Saved entries:
┌──
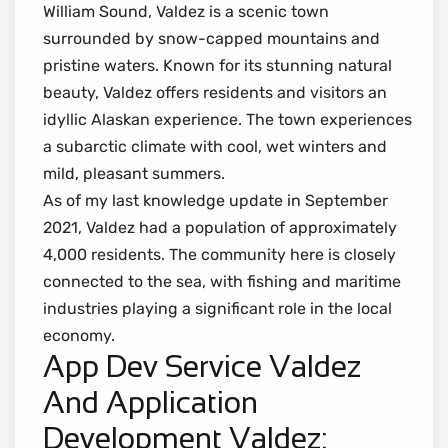
William Sound, Valdez is a scenic town
surrounded by snow-capped mountains and
pristine waters. Known for its stunning natural
beauty, Valdez offers residents and visitors an
idyllic Alaskan experience. The town experiences
a subarctic climate with cool, wet winters and
mild, pleasant summers.
As of my last knowledge update in September
2021, Valdez had a population of approximately
4,000 residents. The community here is closely
connected to the sea, with fishing and maritime
industries playing a significant role in the local
economy.
App Dev Service Valdez
And Application
Development Valdez:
└──
**TASK DESCRIPTION**
Copy exactly. Start at the line containing "As of my last knowledge update in September" and continue through the last line of the records.

**REPLY**
As of my last knowledge update in September
2021, Valdez had a population of approximately
4,000 residents. The community here is closely
connected to the sea, with fishing and maritime
industries playing a significant role in the local
economy.
App Dev Service Valdez
And Application
Development Valdez:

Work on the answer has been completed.